Community Resource Bulletin Board:
DMHMRSAS will collaborate with contracted outpatient and residential service providers to develop a Community Resource Bulletin Board on an accessible Web Page that will indicate the current availability of various community programs in order to assist in patient referral, placement and hospital discharge planning. The Community Resource Bulletin Board will include information on the availability of crisis stabilization beds, residential support beds, treatment programs, and chemical detoxification beds. The Web page will also include the admission criteria for each of the listed interventions.

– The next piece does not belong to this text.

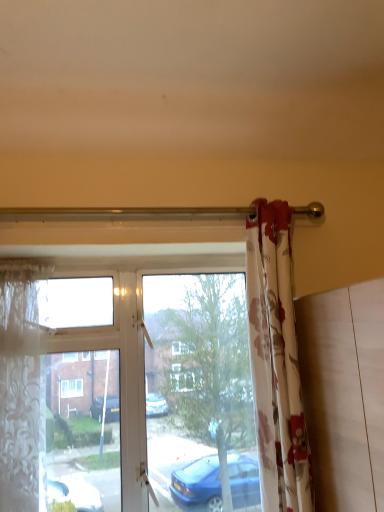 This screenshot has height=512, width=384. What do you see at coordinates (81, 395) in the screenshot?
I see `transparent glass window at center` at bounding box center [81, 395].

What do you see at coordinates (21, 388) in the screenshot? This screenshot has height=512, width=384. I see `translucent floral fabric at left, the first curtain when ordered from left to right` at bounding box center [21, 388].

The image size is (384, 512). In order to click on floral fabric curtain at right, the 2th curtain from the left in this screenshot , I will do `click(276, 362)`.

I want to click on transparent glass window at center, so click(x=81, y=395).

The Community Resource Bulletin Board will also be initiated as a pilot project. The effectiveness will be assessed and the continuation or refinement of the Community Resource Bulletin Board will be based on this assessment.
Interagency Process Improvement/System Planning Board
An Interagency Process Improvement/System Planning Board, composed of representatives from the community hospitals, the Regional Referral Specialty Centers, the state-operated hospitals, contracted outpatient and residential service providers and DMHMRSAS, will be established. The purpose of this effort is to ensure consistent, systemic movement toward the role definition outlined in this document. The board will establish baseline data to assist in evaluating the delivery system performance. This type of assessment will permit the identification of opportunities for improvement.
While recommendations and summary data used by the Board will be developed to assist in system planning, the data that identifies or may lead to the identification of any patient or provider will be considered elements of a confidential quality improvement program and not subject to public review.